Forward thinking saves the day
Maricopa Unified School District has a progressive view on computers and their use in the classroom.
In 2019, before anyone knew COVID-19 was lurking, MUSD committed to ensuring each student had access to a laptop computer.
“You talk about preparing for what was coming,” Miller said. “We really were prepared for that. We had laptops for the kids, whether they were in person or at home. It was such a key to have that, and through several community partnerships, we’re able to do that one-to-one, and I’m proud to say it was great for our district.
“There are a lot of districts doing it now,” he noted. “But MUSD started this before COVID, and we were ahead of the game when it came to that whole technology part of COVID.”
While many school systems across the country were trying to procure laptops during the pandemic and supply chain shortages, Maricopa had the equipment it needed to educate the city’s children.
The only challenge that remained was one of proximity. Teachers had to relate to and educate their students virtually.
“They had to adjust,” Miller said. “But by focusing on keeping students’ attention, and with some of those strategies they used in the classroom, they figured out how to expand those practices to online and keep kids’ attention at home while they were teaching from the classroom or their home was definitely a challenge.”
The result was that when kids came back to in-person learning, the student body was relatively up to date, according to Miller.
“For the most part, they’ve come through with flying colors,” he said. “There are still struggles, but the kids are doing well, and particularly the staff, they still have that student-first attitude and, and yes, some of those adjustments had to be made online, but the staff didn’t give up.
“They just did it. I’m so proud of that.”
MUSD’s decision to move forward with technology also is an indicator of the future.
“We’re getting back to regular after COVID, but through those three years of COVID, if there’s any positive, the technology that was used has prepared us for what we’re doing now,” Miller said.
A personal touch
Technology and computers will always be an important part of the educational process, but for Miller, it will never surpass the importance of personal relationships built with past students and members of the community.

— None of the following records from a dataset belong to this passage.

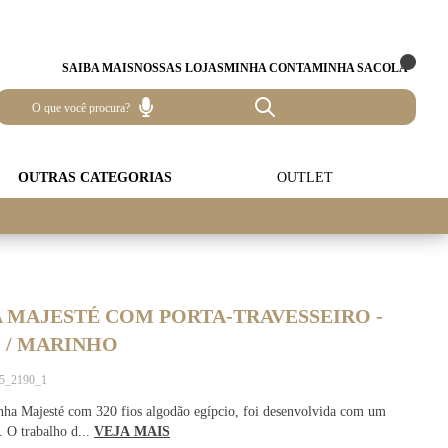
SAIBA MAIS
NOSSAS LOJAS
MINHA CONTA
MINHA SACOLA
OUTRAS CATEGORIAS
OUTLET
 MAJESTÉ COM PORTA-TRAVESSEIRO -
 / MARINHO
75_2190_1
inha Majesté com 320 fios algodão egípcio, foi desenvolvida com um
. O trabalho d...
VEJA MAIS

“I see it every year as the kids graduate from high school,” Miller said. “It’s always fun for us regardless of whether those kids came from Maricopa Wells or Desert Wind to look and see our kids, the scholarships they’re achieving, and to see where they’re headed from high school.”
Miller is proud of past students’ education and even more so when they entrust their own children’s education to him.

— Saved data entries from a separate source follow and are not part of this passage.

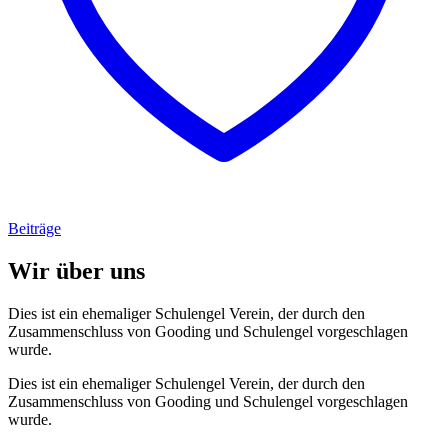
Beiträge
Wir über uns
Dies ist ein ehemaliger Schulengel Verein, der durch den
Zusammenschluss von Gooding und Schulengel vorgeschlagen
wurde.
Dies ist ein ehemaliger Schulengel Verein, der durch den
Zusammenschluss von Gooding und Schulengel vorgeschlagen
wurde.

“And that’s the biggest thing for me,” he said. “I love it when I see the kids end up successful like that. But I have kids I taught in middle school who are now adults, and their kids are coming through our school.
“That’s awesome. For me, that’s how those positive relationships are built, having the kids come back, bringing their kids back to the same school they went to.”
“I’m rooting for all the kids, regardless of what school they go to,” Miller said. “To see them turn into successful high school students and then adults, makes all the effort worthwhile.”